• YOUR TASK:
Only the number is needed. Please count the lines below in which the word "also" occurs.

• AVAILABLE DATA:
☆ ☆ ☆
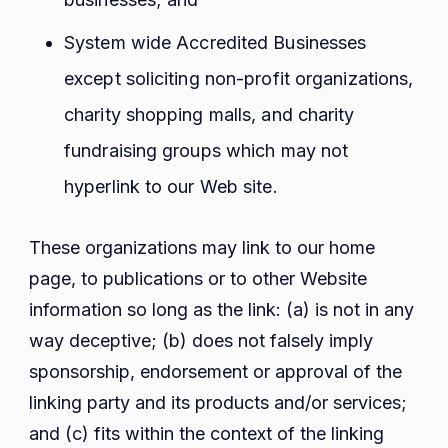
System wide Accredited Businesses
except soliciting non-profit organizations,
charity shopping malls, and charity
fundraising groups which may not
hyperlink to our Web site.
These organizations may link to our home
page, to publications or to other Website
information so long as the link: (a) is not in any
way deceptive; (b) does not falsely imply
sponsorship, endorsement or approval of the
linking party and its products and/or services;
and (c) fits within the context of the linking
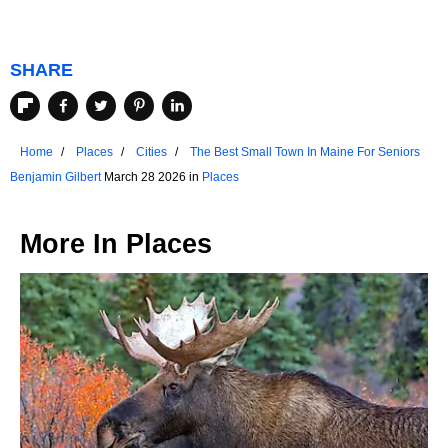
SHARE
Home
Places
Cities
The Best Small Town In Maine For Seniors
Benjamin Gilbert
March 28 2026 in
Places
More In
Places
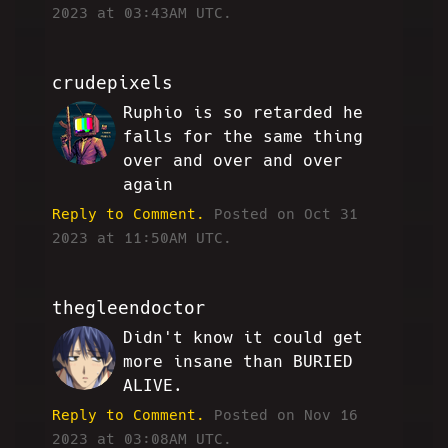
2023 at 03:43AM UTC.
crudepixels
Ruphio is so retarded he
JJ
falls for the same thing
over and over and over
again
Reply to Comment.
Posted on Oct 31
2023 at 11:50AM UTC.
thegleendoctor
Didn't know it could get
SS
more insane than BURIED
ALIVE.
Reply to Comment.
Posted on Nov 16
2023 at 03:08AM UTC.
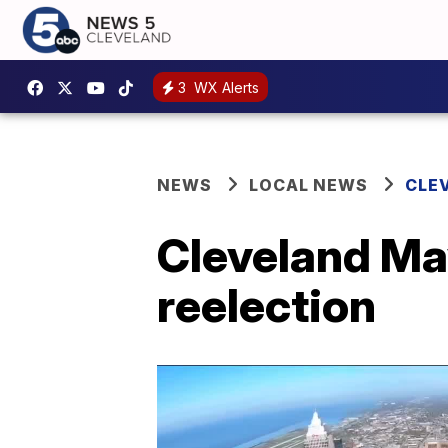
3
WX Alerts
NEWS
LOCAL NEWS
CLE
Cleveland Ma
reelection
☆ ☆ ☆
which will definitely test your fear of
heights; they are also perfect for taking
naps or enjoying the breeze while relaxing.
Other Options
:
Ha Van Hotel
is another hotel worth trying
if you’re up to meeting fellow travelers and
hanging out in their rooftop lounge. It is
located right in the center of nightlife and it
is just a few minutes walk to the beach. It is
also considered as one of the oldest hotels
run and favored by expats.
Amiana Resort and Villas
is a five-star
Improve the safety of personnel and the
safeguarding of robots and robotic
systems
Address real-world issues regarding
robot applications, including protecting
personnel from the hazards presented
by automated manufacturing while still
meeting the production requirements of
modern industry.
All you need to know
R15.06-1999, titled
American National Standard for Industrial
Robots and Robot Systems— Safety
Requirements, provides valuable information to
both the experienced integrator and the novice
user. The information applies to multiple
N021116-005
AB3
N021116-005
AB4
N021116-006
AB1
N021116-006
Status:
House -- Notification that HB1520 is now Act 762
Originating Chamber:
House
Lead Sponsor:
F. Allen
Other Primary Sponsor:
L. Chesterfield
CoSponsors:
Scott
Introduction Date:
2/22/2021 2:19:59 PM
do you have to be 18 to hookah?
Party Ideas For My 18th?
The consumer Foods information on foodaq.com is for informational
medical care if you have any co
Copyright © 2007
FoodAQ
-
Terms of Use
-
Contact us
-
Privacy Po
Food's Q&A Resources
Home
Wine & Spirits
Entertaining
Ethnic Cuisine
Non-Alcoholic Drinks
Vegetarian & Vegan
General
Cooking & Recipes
☆ ☆ ☆
• FINISHED TASK:
2